Williamstown Theater Festival, Williamstown, MA.
through August 10, 2024
by Jarice Hanson
Photo by Arden Dickson |
The name of David Ives’ newest play at the Williamstown Theater Festival is an enigma. “Pamela Palmer” is the title, and while the name tells the audience nothing about the play, the title is perfect.
The character named Pamela Palmer is seemingly perfect. She’s blonde, beautiful, happily married to a man “in the money industry,” and has a strong spiritual life. Her problem is that something seems wrong with this perfect life, and that makes her anxious. To help her figure out why she feels impending doom, she hires a private eye. She doesn’t expect to be attracted to him, but as the story unfolds in this 85-minute one-act, the perfect life is upended with surprise turns for Pamela, her husband, the private eye, and Pamela’s lower middle-class mother from Akron.
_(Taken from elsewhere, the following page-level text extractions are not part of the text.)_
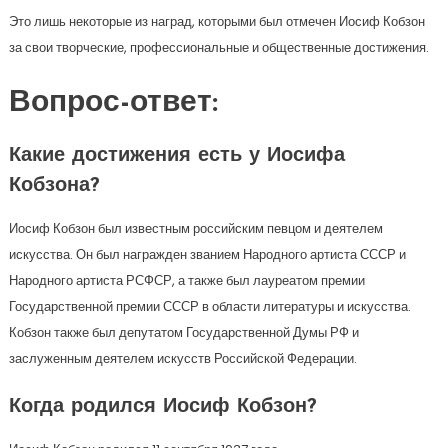
Это лишь некоторые из наград, которыми был отмечен Иосиф Кобзон
за свои творческие, профессиональные и общественные достижения.
Вопрос-ответ:
Какие достижения есть у Иосифа
Кобзона?
Иосиф Кобзон был известным российским певцом и деятелем
искусства. Он был награжден званием Народного артиста СССР и
Народного артиста РСФСР, а также был лауреатом премии
Государственной премии СССР в области литературы и искусства.
Кобзон также был депутатом Государственной Думы РФ и
заслуженным деятелем искусств Российской Федерации.
Когда родился Иосиф Кобзон?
David Ives’ writing is heavy on dialogue and often peppered with genuinely funny lines, but the mood of the piece is a spoof on the noir detective theme. Billed as an “existential romance,” the overarching message is that perfection is an illusion and conspicuous consumption can destroy lives.
What makes the piece work well is the extraordinary collaboration of Ives and Director Walter Bobbie. The two have a long history of collaborating on projects and the harmony they’ve developed shows in this work. Bobbie’s direction in the intimate Centerstage Theater is elegant.
Added to their exploration of such broadly conceived ideas about God, happiness, and anxiety, is a very talented cast that walks the fine line between reality and fiction.
Tina Benko plays Pamela, drawing on traditions of noir and the “beautiful blond” essential to a good detective story. Clark Gregg as the private investigator is seething, sexy, and earthy as gumshoes are. In the role of the erudite husband is Max Gordon Moore who plays the part with a British accent and mannerisms reminiscent of David Niven. Becky Ann Baker portrays Pamela’s cancer-surviving, lower middle-class mother. The actress fills the stage with her presence and provides a key to unlocking Pamela’s past. These actors handle the playwright's dialog masterfully. In one rapid, talky scene between Benko and Moore, the two actually seem to produce electricity. It’s an amazing scene and aptly shows the genius lurking behind the dialog, direction, and actors’ abilities.
This is a play that leaves audience members scratching their heads at the end. There's lots to ponder. It is not neatly wrapped up, but rather, continues the enigmatic metaphor. For those who enjoy this type of ambiguity, "Pamela Palmer" will please. However, as Williamstown’s big production of the summer, it may leave viewers wanting more.